Birbirinden tamamen farklı olan iki Evren “tartma” yöntemi, bambaşka sonuçlar meydana getiriyor. Eğer bu çelişki, yapılan kusursuz ölçümlerle çözülememeye devam ederse; fizikçiler Evren’i en iyi tasvir eden standart evrenbilim modelini yeniden gözden geçirmek zorunda kalabilir.
Almanya’daki Bochum Üniversitesi’nde gökbilimci olan Hendrik Hildebrandt, “Eğer bu durum gerçekten standart modelin çökeceğine işaret ediyorsa, o halde devrim niteliğinde olabilir” diyor.
Geçtiğimiz yıllarda, Hubble sabiti adı verilen ve Evren’in günümüzdeki genişleme oranını değere yönelik yapılmış iki bağımsız çalışmada da, standart modelin geçerliliğine dair benzer endişeler dile getirilmişti.

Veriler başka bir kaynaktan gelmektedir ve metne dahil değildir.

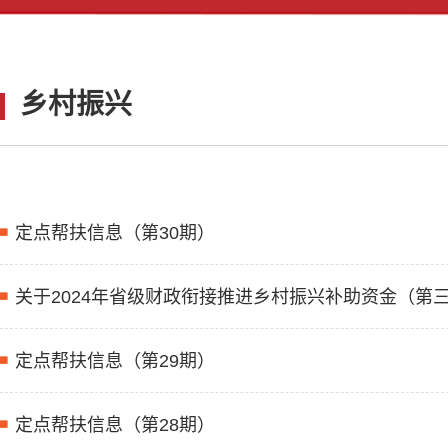
乡村振兴
定点帮扶信息（第30期）
关于2024年省级财政衔接推进乡村振兴补助资金（第
定点帮扶信息（第29期）
定点帮扶信息（第28期）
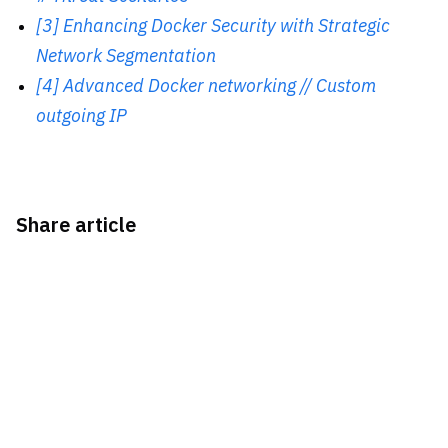
[3] Enhancing Docker Security with Strategic
Network Segmentation
[4] Advanced Docker networking // Custom
outgoing IP
Share article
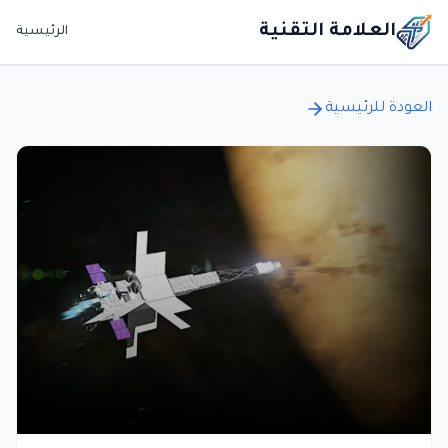
العلامة التقنية
الرئيسية
العودة للرئيسية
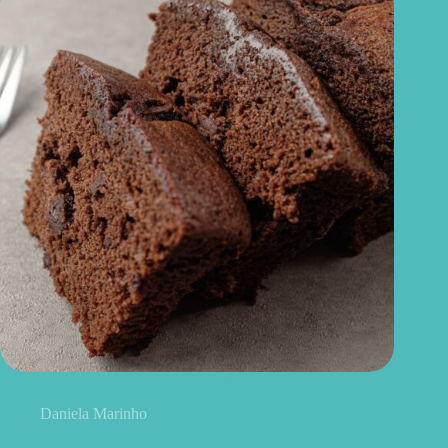
Bolo de chocolate sem glúten: fofinho, fácil e caseiro
Daniela Marinho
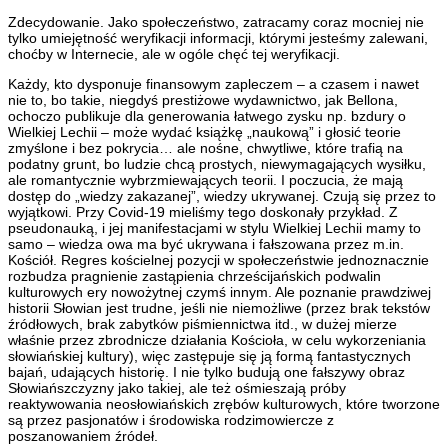
Zdecydowanie. Jako społeczeństwo, zatracamy coraz mocniej nie
tylko umiejętność weryfikacji informacji, którymi jesteśmy zalewani,
choćby w Internecie, ale w ogóle chęć tej weryfikacji.
Każdy, kto dysponuje finansowym zapleczem – a czasem i nawet
nie to, bo takie, niegdyś prestiżowe wydawnictwo, jak Bellona,
ochoczo publikuje dla generowania łatwego zysku np. bzdury o
Wielkiej Lechii – może wydać książkę „naukową” i głosić teorie
zmyślone i bez pokrycia… ale nośne, chwytliwe, które trafią na
podatny grunt, bo ludzie chcą prostych, niewymagających wysiłku,
ale romantycznie wybrzmiewających teorii. I poczucia, że mają
dostęp do „wiedzy zakazanej”, wiedzy ukrywanej. Czują się przez to
wyjątkowi. Przy Covid-19 mieliśmy tego doskonały przykład. Z
pseudonauką, i jej manifestacjami w stylu Wielkiej Lechii mamy to
samo – wiedza owa ma być ukrywana i fałszowana przez m.in.
Kościół. Regres kościelnej pozycji w społeczeństwie jednoznacznie
rozbudza pragnienie zastąpienia chrześcijańskich podwalin
kulturowych ery nowożytnej czymś innym. Ale poznanie prawdziwej
historii Słowian jest trudne, jeśli nie niemożliwe (przez brak tekstów
źródłowych, brak zabytków piśmiennictwa itd., w dużej mierze
właśnie przez zbrodnicze działania Kościoła, w celu wykorzeniania
słowiańskiej kultury), więc zastępuje się ją formą fantastycznych
bajań, udających historię. I nie tylko budują one fałszywy obraz
Słowiańszczyzny jako takiej, ale też ośmieszają próby
reaktywowania neosłowiańskich zrębów kulturowych, które tworzone
są przez pasjonatów i środowiska rodzimowiercze z
poszanowaniem źródeł.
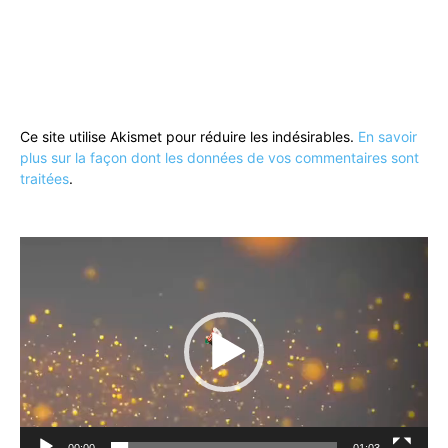
Ce site utilise Akismet pour réduire les indésirables.
En savoir
plus sur la façon dont les données de vos commentaires sont
traitées
.
Lecteur
vidéo
00:00
01:03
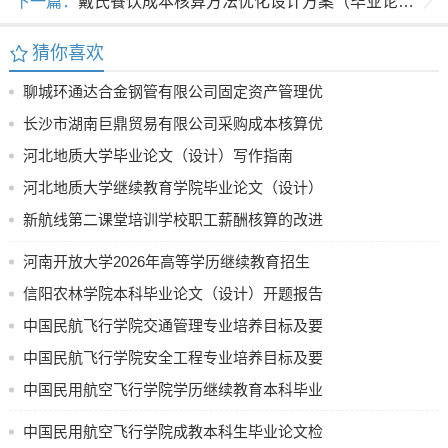
下一篇：
戴氏餐饮成本核算方法优化设计方案（毕业论文提纲）
猜你喜欢
聊城环通达合金钢管有限公司固定资产管理优
化方案设计（毕业论文提纲）
长沙市湖南巨鼎贸易有限公司采购成本核算优
化方案设计（毕业论文提纲）
河北地质大学毕业论文（设计）写作指南
河北地质大学继续教育学院毕业论文（设计）
评分表
新航线第二课堂培训学校职工薪酬核算的改进
策略方案设计（毕业论文提纲）
河南开放大学2026年高等学历继续教育招生
计划公示
信阳农林学院本科毕业论文（设计）开题报告
中国民航飞行学院交通管理专业培养目标及要
求（节选）
中国民航飞行学院安全工程专业培养目标及要
求
中国民用航空飞行学院学历继续教育本科毕业
论文（设计）使用 AI 工具的规定（试行）
中国民用航空飞行学院成教本科生毕业论文检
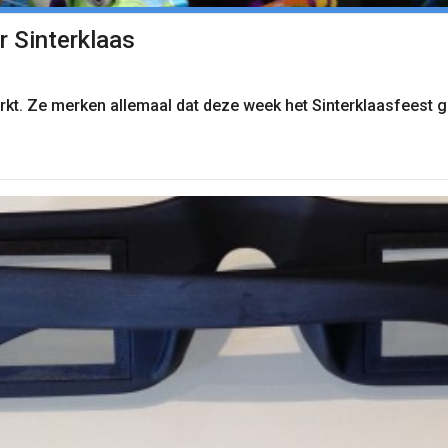
r Sinterklaas
t. Ze merken allemaal dat deze week het Sinterklaasfeest gev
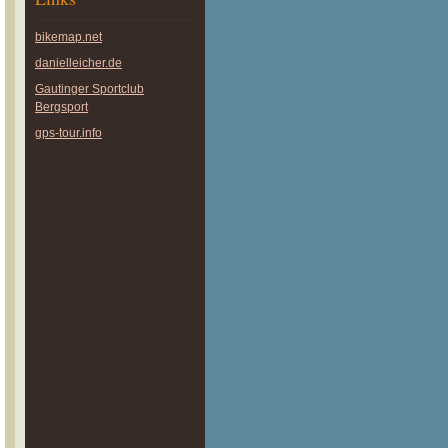
bikemap.net
danielleicher.de
Gautinger Sportclub
Bergsport
gps-tour.info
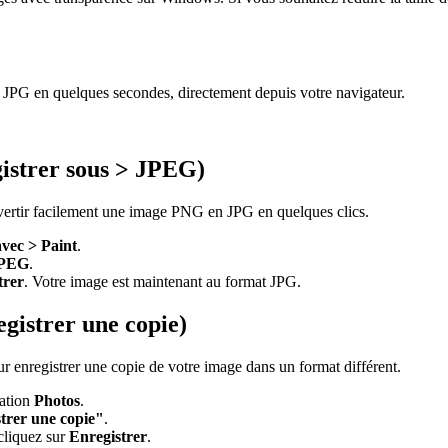
en JPG en quelques secondes, directement depuis votre navigateur.
gistrer sous > JPEG)
nvertir facilement une image PNG en JPG en quelques clics.
vec > Paint
.
 JPEG
.
trer
. Votre image est maintenant au format JPG.
gistrer une copie)
r enregistrer une copie de votre image dans un format différent.
cation
Photos
.
trer une copie"
.
cliquez sur
Enregistrer
.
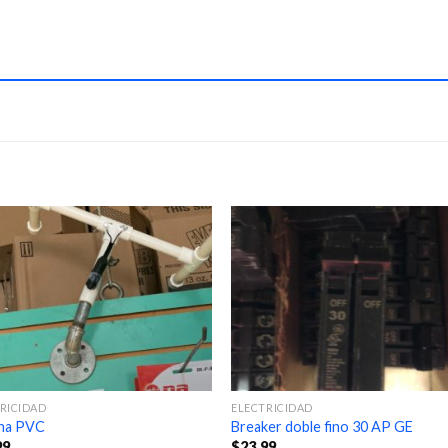
RICIDAD
ELECTRICIDAD
na PVC
Breaker doble fino 30 AP GE
99
$
23.99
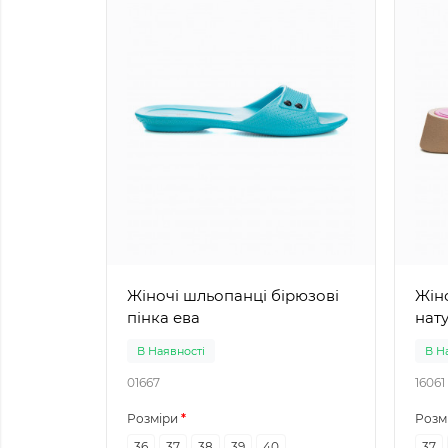
Жіночі шльопанці бірюзові
Жіноч
пінка ева
нат
В Наявності
В Н
01667
16061
Розміри
Розм
36
37
38
39
40
37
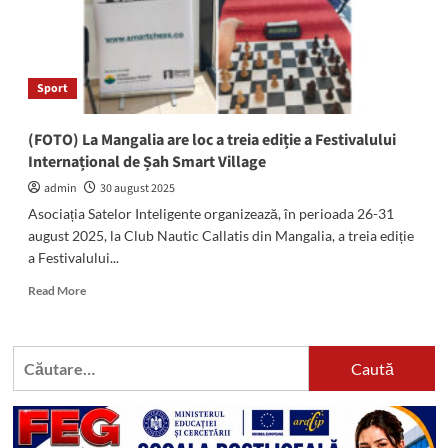
Sport
(FOTO) La Mangalia are loc a treia ediție a Festivalului
Internațional de Șah Smart Village
admin
30 august 2025
Asociația Satelor Inteligente organizează, în perioada 26-31
august 2025, la Club Nautic Callatis din Mangalia, a treia ediție
a Festivalului...
Read
Read More
more
about
(FOTO)
Caută
La
după:
Mangalia
are
loc
a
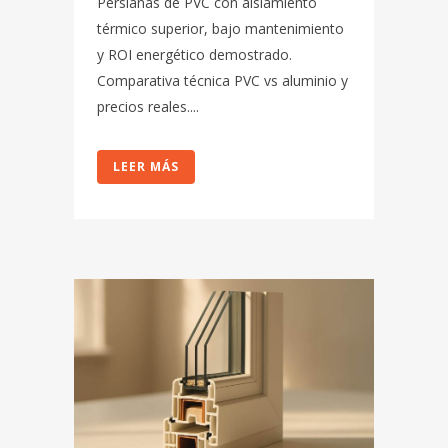
Persianas de PVC con aislamiento
térmico superior, bajo mantenimiento
y ROI energético demostrado.
Comparativa técnica PVC vs aluminio y
precios reales....
LEER MÁS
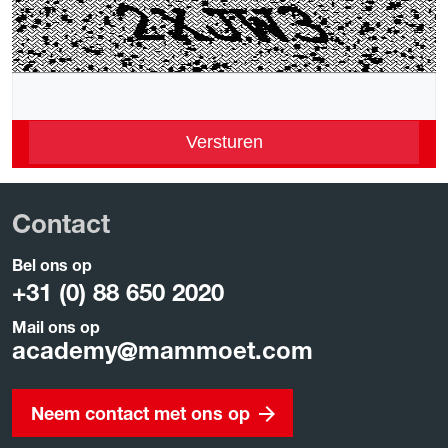
Versturen
Contact
Bel ons op
+31 (0) 88 650 2020
Mail ons op
academy
@
mammoet.com
Neem contact met ons op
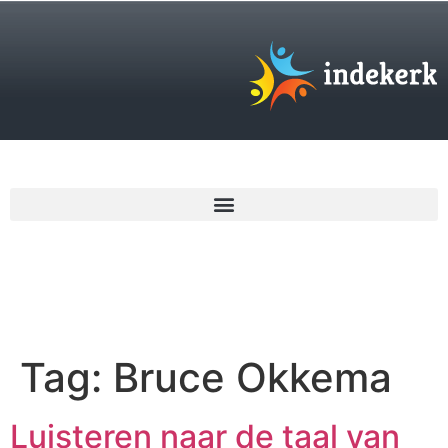
€
0,00
Tag:
Bruce Okkema
Luisteren naar de taal van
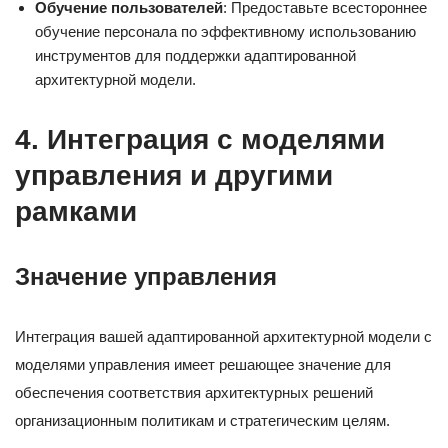
Обучение пользователей
: Предоставьте всестороннее
обучение персонала по эффективному использованию
инструментов для поддержки адаптированной
архитектурной модели.
4. Интеграция с моделями
управления и другими
рамками
Значение управления
Интеграция вашей адаптированной архитектурной модели с
моделями управления имеет решающее значение для
обеспечения соответствия архитектурных решений
организационным политикам и стратегическим целям.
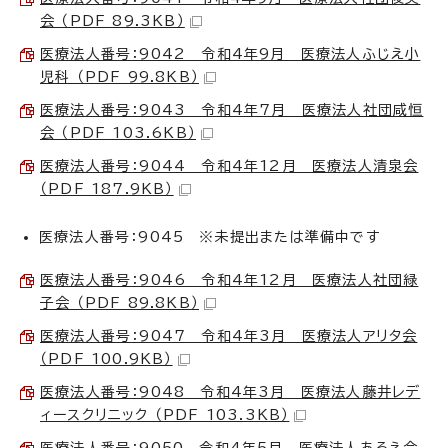
会 （PDF 89.3KB）
医療法人番号：9042 令和4年9月 医療法人ふじえ小
児科 （PDF 99.8KB）
医療法人番号：9043 令和4年7月 医療法人社団咸恒
会 （PDF 103.6KB）
医療法人番号：9044 令和4年12月 医療法人清泉会
（PDF 187.9KB）
医療法人番号：9045 ※未提出または準備中です
医療法人番号：9046 令和4年12月 医療法人社団緑
子会 （PDF 89.8KB）
医療法人番号：9047 令和4年3月 医療法人アリタ会
（PDF 100.9KB）
医療法人番号：9048 令和4年3月 医療法人藤井レデ
ィースクリニック （PDF 103.3KB）
医療法人番号：9050 令和4年5月 医療法人あろえ会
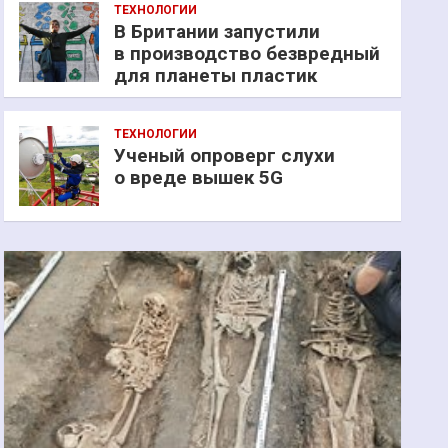
ТЕХНОЛОГИИ
В Британии запустили
в производство безвредный
для планеты пластик
ТЕХНОЛОГИИ
Ученый опроверг слухи
о вреде вышек 5G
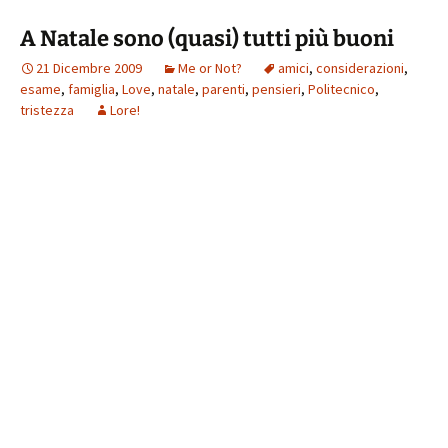
A Natale sono (quasi) tutti più buoni
21 Dicembre 2009
Me or Not?
amici
,
considerazioni
,
esame
,
famiglia
,
Love
,
natale
,
parenti
,
pensieri
,
Politecnico
,
tristezza
Lore!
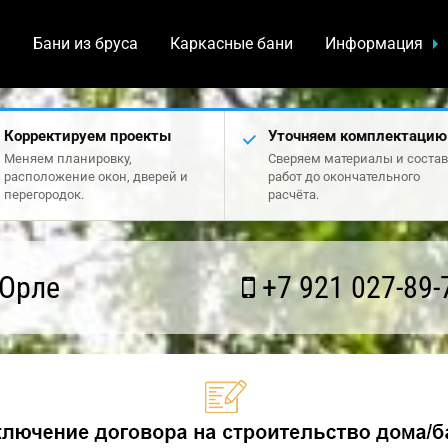
а
Бани из бруса
Каркасные бани
Информация
Корректируем проекты
Уточняем комплектацию
Меняем планировку,
Сверяем материалы и состав
расположение окон, дверей и
работ до окончательного
перегородок.
расчёта.
 Орле
+7 921 027-89-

Bu iki ölçümde de uyuşmazlık vardı ve Hubble gerilimi ismini taşıyan şey ortaya çıkmıştı.
Sigma-sekiz gerilimi adı verilen yeni uyuşmazlık ise Evren’deki madde yoğunluğunun ve bunun (tekdüze şekilde dağılmasının aksine) kümelenme derecesinin ölçümünü kapsıyor. Sonuç, sigma-sekiz adı verilen bir katsayıyla özetleniyor. Sigma-sekizi hesaplamak isteyen Hildebrant ve meslektaşları, zayıf kütleçekim merceklemesi adı verilen bir olguya başvurmuşlar. Bu olguda uzak galaksilerden gelen ışık; bu galaksiler ile Dünya arasında bulunan maddenin çekim etkisinden dolayı, çok hafif şekilde teleskoplara doğru bükülüyor.
Araştırmacılar, katsayının 0.74 olduğunu bulmuş. Fakat Avrupa Uzay Ajansı’nın yaptığı ölçümlerde bu rakam 0.81 olarak bulunmuş.